DATASET Start Marker

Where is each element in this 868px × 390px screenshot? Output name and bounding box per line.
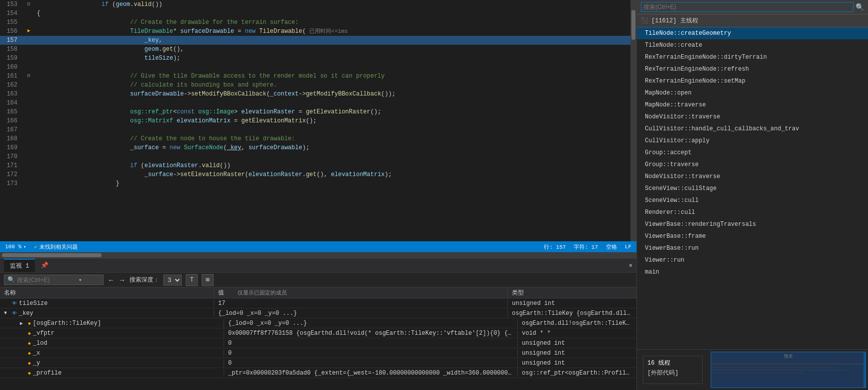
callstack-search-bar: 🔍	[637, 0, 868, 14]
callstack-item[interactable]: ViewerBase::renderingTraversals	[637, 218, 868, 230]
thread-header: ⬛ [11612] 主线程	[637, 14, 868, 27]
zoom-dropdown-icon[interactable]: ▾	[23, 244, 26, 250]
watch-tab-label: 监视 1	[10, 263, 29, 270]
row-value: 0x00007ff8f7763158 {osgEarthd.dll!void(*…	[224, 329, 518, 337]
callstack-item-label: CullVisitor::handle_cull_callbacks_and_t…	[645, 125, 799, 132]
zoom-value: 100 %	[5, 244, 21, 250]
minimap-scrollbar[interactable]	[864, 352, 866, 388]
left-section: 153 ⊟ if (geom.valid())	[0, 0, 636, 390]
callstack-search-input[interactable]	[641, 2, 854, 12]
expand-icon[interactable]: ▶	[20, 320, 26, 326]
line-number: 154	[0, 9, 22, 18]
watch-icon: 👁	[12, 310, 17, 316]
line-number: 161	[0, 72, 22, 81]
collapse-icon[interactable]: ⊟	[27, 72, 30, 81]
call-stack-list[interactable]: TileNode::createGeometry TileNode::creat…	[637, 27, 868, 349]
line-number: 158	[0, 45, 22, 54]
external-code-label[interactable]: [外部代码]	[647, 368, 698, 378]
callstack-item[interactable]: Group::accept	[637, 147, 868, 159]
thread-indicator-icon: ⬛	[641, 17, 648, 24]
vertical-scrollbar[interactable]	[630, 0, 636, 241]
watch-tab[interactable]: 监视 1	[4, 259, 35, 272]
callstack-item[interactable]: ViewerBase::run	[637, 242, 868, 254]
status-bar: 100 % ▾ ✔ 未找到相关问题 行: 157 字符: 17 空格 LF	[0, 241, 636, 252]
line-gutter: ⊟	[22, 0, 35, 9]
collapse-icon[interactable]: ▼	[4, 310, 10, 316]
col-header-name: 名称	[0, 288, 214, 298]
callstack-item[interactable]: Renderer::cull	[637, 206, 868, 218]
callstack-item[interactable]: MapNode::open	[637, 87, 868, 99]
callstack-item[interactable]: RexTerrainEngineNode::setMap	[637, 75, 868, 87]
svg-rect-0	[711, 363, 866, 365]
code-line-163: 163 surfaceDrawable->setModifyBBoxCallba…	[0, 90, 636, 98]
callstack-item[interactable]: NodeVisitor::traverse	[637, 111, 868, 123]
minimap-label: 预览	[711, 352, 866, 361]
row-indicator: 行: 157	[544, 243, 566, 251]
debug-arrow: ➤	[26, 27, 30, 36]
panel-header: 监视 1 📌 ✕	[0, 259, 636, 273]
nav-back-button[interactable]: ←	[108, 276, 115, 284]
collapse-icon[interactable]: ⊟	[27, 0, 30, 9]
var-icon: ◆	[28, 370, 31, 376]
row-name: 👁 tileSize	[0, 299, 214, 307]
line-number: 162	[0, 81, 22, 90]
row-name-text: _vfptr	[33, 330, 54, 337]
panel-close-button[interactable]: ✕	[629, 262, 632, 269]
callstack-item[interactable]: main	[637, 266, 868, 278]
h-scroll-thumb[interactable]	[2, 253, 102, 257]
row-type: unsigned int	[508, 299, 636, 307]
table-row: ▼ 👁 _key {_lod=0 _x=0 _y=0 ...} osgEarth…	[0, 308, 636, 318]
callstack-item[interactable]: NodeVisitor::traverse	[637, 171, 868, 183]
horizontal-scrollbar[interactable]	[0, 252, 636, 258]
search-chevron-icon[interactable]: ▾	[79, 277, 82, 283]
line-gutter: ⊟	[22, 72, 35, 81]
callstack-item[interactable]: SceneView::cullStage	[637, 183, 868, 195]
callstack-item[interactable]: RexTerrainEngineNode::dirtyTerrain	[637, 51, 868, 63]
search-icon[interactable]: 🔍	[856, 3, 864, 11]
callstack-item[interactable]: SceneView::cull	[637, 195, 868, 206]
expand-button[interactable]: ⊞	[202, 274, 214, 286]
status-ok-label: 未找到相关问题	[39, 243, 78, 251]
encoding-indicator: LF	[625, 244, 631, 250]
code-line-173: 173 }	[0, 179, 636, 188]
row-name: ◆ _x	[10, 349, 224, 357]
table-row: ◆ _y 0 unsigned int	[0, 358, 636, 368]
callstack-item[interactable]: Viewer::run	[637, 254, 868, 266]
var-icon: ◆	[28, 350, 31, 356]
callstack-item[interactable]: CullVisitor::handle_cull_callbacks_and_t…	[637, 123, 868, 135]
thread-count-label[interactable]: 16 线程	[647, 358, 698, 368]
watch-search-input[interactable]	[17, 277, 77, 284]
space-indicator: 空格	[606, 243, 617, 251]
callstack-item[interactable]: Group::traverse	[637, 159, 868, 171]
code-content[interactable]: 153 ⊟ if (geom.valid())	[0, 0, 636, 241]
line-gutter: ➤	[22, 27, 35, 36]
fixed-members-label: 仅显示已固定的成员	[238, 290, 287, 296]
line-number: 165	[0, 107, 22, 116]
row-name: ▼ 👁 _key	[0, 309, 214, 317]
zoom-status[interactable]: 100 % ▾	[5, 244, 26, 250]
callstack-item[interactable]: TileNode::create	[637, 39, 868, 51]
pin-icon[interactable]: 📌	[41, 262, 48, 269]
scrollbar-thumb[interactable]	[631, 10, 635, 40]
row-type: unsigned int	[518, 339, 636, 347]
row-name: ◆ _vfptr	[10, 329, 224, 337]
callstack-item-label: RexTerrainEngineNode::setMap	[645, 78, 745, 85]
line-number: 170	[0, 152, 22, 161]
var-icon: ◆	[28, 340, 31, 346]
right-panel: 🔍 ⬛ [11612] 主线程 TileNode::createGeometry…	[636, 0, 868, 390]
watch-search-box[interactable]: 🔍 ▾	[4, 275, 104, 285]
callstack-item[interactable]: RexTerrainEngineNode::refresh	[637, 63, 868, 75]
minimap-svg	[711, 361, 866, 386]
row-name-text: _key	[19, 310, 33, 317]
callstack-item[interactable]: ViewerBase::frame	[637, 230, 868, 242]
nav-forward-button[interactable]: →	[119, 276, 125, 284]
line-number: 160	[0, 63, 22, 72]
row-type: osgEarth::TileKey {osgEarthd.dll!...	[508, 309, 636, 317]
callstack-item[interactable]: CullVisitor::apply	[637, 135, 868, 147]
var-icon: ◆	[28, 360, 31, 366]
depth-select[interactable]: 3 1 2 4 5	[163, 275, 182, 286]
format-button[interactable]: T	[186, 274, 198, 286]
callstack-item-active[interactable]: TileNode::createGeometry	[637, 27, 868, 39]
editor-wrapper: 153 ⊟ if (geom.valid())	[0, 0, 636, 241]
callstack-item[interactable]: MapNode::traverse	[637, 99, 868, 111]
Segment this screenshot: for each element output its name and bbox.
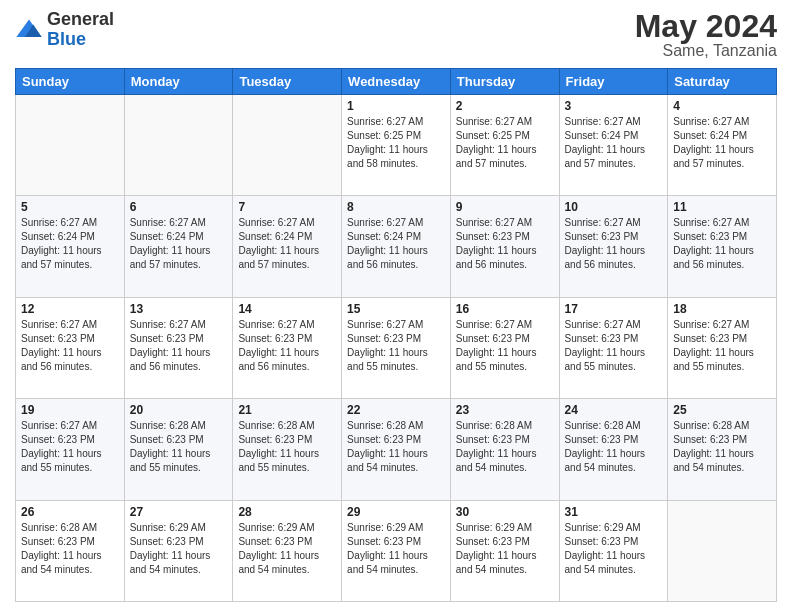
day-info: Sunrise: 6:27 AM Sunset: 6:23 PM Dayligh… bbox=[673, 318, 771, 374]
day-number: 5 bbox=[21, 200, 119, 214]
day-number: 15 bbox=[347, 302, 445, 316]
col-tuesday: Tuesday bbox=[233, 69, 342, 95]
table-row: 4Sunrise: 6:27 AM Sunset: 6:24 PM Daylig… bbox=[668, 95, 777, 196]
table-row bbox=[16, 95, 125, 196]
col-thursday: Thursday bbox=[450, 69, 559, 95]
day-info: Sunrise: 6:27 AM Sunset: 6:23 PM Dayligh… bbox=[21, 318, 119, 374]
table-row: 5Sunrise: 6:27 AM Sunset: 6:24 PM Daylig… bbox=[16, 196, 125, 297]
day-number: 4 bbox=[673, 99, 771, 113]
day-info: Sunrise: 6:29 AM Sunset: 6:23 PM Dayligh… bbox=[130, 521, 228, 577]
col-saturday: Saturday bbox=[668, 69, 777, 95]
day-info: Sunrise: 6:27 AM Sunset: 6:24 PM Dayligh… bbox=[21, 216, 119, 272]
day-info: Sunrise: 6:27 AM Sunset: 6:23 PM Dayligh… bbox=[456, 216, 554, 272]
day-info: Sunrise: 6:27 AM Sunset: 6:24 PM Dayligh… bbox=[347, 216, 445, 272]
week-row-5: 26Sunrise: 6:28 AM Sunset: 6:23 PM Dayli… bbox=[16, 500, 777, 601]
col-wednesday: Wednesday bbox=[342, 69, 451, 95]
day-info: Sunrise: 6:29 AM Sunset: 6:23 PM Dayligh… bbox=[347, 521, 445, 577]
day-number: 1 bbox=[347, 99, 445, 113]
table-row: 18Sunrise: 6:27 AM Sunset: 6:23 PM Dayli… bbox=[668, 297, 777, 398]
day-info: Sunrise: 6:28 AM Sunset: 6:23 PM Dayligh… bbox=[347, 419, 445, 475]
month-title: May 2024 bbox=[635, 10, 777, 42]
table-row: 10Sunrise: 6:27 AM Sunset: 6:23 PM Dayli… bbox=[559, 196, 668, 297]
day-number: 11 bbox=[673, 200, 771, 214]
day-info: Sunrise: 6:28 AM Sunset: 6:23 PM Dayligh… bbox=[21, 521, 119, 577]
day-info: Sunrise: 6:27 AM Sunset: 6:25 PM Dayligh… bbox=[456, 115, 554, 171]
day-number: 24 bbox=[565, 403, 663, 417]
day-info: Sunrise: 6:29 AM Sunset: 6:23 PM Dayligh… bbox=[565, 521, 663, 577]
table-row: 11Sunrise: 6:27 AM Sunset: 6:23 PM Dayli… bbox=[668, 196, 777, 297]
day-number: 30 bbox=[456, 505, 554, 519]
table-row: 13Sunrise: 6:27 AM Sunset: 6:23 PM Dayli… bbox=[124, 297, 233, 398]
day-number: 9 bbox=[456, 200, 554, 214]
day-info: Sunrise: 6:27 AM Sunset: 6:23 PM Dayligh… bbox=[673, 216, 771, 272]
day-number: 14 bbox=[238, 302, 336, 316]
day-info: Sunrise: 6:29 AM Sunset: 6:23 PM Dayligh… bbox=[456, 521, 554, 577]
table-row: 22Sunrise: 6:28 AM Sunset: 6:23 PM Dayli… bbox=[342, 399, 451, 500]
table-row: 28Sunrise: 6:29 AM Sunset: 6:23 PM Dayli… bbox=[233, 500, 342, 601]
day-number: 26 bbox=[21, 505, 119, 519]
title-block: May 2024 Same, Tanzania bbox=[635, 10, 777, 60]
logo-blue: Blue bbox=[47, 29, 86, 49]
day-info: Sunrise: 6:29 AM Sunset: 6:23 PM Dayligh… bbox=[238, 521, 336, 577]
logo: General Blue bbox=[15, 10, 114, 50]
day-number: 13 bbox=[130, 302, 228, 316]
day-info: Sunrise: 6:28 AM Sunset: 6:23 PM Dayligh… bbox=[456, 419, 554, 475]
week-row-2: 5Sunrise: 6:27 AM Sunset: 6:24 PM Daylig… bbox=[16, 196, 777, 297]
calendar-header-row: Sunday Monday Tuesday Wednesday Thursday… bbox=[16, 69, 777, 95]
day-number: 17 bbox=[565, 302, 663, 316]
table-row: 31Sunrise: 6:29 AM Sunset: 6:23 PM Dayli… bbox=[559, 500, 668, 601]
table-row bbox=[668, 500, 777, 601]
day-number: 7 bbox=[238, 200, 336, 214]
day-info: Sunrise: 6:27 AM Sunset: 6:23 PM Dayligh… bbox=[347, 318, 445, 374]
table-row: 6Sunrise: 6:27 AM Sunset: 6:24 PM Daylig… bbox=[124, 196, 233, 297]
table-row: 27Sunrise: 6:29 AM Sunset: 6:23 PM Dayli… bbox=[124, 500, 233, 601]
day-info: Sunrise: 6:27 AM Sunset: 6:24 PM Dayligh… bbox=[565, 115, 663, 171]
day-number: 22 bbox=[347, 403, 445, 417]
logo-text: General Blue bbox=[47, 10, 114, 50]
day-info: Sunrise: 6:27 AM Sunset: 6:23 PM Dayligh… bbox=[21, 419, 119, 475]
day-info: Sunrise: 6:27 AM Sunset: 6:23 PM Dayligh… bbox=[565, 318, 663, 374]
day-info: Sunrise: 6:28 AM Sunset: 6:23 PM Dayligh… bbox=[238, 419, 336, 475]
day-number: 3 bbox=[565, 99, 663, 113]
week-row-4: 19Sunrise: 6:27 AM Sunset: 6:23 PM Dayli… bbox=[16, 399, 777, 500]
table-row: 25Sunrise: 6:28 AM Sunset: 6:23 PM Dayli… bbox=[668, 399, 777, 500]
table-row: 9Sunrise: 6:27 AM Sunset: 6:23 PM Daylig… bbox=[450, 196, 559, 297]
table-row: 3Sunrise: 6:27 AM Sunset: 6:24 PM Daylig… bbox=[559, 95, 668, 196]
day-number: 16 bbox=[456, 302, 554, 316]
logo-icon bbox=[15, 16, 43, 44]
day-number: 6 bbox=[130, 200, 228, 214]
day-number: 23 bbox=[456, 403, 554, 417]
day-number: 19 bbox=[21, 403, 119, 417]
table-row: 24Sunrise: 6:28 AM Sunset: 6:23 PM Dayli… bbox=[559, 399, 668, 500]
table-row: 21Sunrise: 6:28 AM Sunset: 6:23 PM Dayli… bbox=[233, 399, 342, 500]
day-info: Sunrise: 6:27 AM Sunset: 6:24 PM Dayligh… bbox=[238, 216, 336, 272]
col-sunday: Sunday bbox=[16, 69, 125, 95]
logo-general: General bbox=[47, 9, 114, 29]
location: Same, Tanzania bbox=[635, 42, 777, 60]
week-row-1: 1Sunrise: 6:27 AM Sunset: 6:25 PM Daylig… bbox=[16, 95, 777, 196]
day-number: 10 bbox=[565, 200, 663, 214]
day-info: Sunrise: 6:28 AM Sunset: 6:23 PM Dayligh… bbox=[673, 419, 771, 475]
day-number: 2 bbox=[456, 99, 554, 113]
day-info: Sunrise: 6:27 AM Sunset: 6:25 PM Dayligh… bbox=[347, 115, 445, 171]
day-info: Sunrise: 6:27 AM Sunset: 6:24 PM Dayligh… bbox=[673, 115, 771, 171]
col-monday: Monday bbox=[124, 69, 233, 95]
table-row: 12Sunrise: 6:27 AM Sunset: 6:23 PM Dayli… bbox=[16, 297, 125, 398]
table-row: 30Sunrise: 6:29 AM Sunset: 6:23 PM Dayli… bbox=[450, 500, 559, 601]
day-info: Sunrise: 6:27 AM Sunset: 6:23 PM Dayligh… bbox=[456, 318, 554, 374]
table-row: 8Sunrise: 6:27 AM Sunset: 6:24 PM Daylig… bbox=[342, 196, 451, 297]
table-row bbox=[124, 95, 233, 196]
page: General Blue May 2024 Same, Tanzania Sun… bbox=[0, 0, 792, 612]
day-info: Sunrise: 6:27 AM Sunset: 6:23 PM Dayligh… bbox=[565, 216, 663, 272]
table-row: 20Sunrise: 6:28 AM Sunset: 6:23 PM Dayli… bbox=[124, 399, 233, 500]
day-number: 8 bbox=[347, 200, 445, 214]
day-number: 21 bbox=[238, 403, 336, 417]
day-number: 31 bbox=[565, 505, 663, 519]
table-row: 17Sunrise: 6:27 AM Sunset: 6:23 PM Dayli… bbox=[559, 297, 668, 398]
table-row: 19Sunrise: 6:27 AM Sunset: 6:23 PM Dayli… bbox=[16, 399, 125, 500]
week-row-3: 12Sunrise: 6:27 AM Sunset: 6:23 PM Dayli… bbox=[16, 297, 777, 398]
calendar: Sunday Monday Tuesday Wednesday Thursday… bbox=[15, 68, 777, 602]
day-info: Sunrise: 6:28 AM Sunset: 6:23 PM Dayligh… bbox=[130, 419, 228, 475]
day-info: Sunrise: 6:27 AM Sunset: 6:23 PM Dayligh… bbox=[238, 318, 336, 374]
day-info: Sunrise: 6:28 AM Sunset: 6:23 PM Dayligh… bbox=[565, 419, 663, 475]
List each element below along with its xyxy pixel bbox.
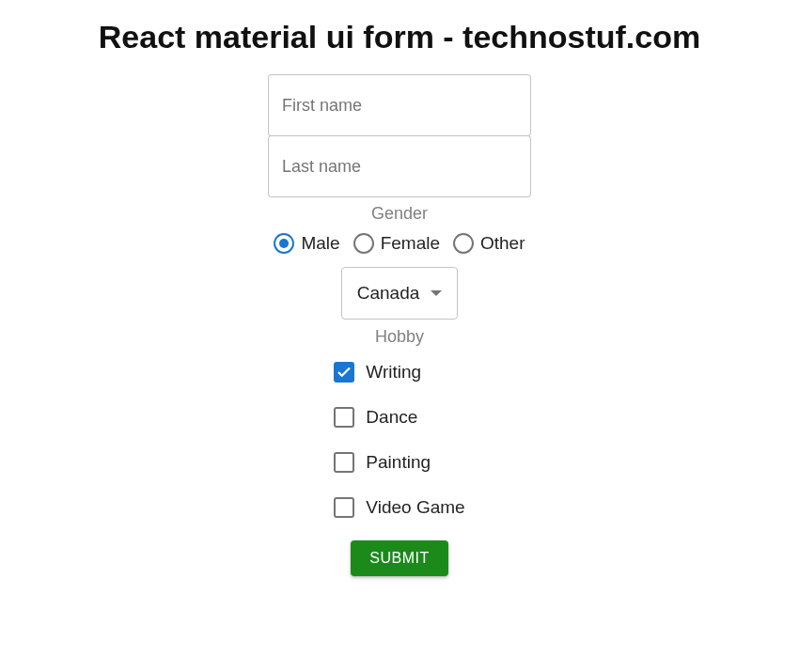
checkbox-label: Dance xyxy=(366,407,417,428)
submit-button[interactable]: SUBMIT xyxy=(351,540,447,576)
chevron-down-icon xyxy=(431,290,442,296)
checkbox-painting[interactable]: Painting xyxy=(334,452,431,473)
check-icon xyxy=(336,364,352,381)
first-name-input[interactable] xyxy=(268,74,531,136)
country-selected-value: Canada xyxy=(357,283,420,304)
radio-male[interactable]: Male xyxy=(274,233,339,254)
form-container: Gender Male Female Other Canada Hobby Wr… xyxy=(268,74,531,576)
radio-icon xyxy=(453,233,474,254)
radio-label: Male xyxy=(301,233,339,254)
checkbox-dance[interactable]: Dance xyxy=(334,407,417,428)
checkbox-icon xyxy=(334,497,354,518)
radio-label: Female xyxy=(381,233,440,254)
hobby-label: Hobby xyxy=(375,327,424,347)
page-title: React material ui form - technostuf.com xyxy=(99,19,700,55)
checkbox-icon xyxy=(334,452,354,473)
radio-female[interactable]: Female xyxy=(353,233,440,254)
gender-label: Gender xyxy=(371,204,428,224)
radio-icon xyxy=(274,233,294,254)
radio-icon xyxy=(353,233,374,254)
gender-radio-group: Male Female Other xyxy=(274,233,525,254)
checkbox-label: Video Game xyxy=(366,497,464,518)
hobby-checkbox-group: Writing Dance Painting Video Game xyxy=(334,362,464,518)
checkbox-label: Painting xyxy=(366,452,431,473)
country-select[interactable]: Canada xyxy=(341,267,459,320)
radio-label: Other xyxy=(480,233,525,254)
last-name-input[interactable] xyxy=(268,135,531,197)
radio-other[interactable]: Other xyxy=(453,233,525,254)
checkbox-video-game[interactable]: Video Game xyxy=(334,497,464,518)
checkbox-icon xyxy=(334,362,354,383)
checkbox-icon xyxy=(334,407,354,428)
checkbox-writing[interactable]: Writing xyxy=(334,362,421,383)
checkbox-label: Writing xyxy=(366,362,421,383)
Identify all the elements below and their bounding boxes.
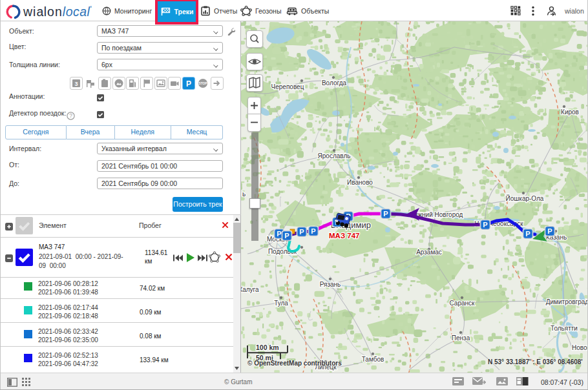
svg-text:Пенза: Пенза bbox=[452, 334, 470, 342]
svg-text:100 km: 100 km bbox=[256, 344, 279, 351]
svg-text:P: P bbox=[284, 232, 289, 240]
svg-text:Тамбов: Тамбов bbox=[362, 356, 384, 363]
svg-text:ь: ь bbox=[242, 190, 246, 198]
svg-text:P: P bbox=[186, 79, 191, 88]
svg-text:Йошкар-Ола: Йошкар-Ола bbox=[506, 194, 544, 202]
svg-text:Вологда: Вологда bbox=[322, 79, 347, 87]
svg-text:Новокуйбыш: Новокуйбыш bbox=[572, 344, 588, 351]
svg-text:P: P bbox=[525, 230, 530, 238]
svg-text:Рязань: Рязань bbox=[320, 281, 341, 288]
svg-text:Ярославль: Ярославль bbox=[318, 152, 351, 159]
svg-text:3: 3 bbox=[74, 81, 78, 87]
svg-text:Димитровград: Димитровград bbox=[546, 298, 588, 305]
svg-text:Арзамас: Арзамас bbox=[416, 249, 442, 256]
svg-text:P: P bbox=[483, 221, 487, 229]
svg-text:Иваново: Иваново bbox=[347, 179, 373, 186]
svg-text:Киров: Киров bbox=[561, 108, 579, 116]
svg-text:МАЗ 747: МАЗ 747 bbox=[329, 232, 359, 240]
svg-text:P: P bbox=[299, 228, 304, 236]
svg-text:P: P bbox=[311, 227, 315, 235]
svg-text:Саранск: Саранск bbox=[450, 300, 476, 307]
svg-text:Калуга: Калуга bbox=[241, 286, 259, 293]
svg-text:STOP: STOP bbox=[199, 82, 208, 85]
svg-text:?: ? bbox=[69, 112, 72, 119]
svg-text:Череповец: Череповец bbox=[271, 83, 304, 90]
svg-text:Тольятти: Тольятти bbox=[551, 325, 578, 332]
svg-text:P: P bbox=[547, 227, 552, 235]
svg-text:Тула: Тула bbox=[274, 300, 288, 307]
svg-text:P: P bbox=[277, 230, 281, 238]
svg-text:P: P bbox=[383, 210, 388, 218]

DATASET End Marker

- _ASSIGNMENT_
Report all lines in the records that include the string "type".

- _YOUR SOLUTION_
row-type: unsigned int	[508, 299, 636, 307]
row-type: unsigned int	[518, 339, 636, 347]
row-type: osgEarth::TileKey {osgEarthd.dll!...	[508, 309, 636, 317]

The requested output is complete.